What the score means
The 0-100 score measures H100 market heat. Lower scores indicate a buyer-friendlier market with softer prices or better supply. Higher scores indicate seller-friendlier conditions with rising prices, tighter supply, wider provider spreads, or weaker source health.
Buyer's market
Neutral-buyer
Neutral-seller
Seller's market
Component weights
What enters the spot index
- GPU class must resolve to H100-family inventory.
- Price must be normalized to USD per GPU-hour.
- Offer must be live or availability-verified for the primary spot tape.
- Rows must pass source-quality gates and freshness windows.
- Provider medians are computed before the global aggregate to reduce marketplace row-count bias.
What is excluded
- Hardcoded fallback rows.
- Unknown or unmatched GPU aliases.
- Stale rows outside provider freshness windows.
- Official list prices without verified current capacity.

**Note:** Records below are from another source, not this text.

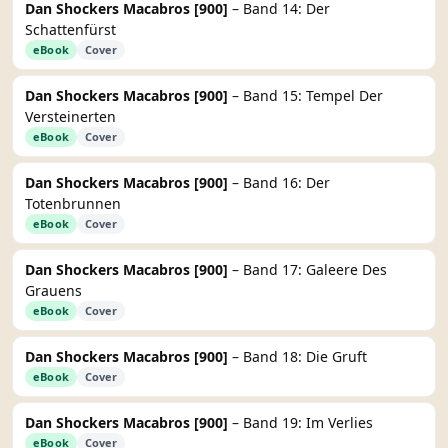
Dan Shockers Macabros [900]
– Band 14: Der
Schattenfürst
eBook
Cover
Dan Shockers Macabros [900]
– Band 15: Tempel Der
Versteinerten
eBook
Cover
Dan Shockers Macabros [900]
– Band 16: Der
Totenbrunnen
eBook
Cover
Dan Shockers Macabros [900]
– Band 17: Galeere Des
Grauens
eBook
Cover
Dan Shockers Macabros [900]
– Band 18: Die Gruft
eBook
Cover
Dan Shockers Macabros [900]
– Band 19: Im Verlies
eBook
Cover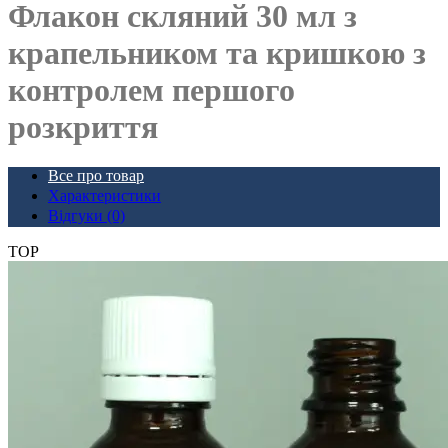
Флакон скляний 30 мл з
крапельником та кришкою з
контролем першого
розкриття
Все про товар
Характеристики
Відгуки (0)
TOP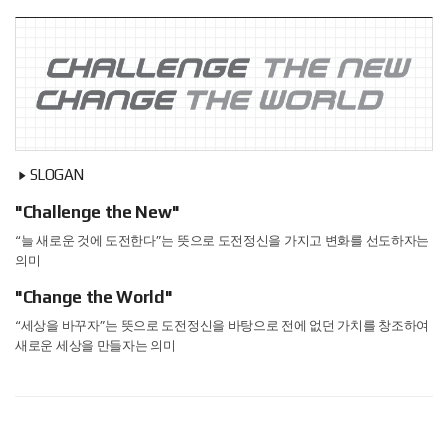
SLOGAN
"Challenge the New"
“늘 새로운 것에 도전한다”는 뜻으로 도전정신을 가지고 변화를 선도하자는
의미
"Change the World"
“세상을 바꾸자”는 뜻으로 도전정신을 바탕으로 전에 없던 가치를 창조하여
새로운 세상을 만들자는 의미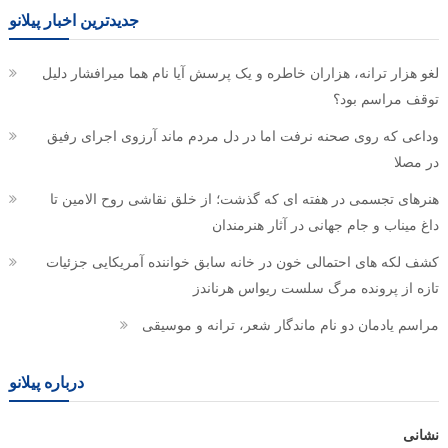
جدیدترین اخبار پیلانو
لغو هزار ترانه، هزاران خاطره و یک پرسش آیا نام هما میرافشار دلیل
توقف مراسم بود؟
وداعی که روی صحنه نرفت اما در دل مردم ماند آرزوی اجرای رفیق
در مصلا
هنرهای تجسمی در هفته ای که گذشت؛ از خلق نقاشی روح الامین تا
داغ میناب و جام جهانی در آثار هنرمندان
کشف لکه های احتمالی خون در خانه سابق خواننده آمریکایی جزئیات
تازه از پرونده مرگ سلست ریواس هرناندز
مراسم یادمان دو نام ماندگار شعر، ترانه و موسیقی
درباره پیلانو
نشانی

- Quote-required or contact-sales rows without public spot availability.
Freshness windows
Freshness depends on the source type. Fast-moving marketplace APIs should refresh much more often than official catalog pages.

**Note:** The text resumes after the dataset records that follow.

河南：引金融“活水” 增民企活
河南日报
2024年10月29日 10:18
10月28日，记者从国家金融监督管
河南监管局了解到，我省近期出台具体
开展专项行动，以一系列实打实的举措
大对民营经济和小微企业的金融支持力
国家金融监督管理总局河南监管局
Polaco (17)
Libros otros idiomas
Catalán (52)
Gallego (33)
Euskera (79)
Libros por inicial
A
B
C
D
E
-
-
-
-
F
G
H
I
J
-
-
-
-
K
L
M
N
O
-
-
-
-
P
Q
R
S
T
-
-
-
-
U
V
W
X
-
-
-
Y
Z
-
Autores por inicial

stale after roughly 30 minutes
stale after roughly 24 hours
reference after roughly 7 days
always excluded from market aggregates
Current limitations
The index is optimized for public H100 spot-market visibility, not every private enterprise contract. Some providers expose only official list prices, contact-sales pricing, or limited capacity signals. Those rows are useful context, but they are visually and methodologically separated from the primary live spot index.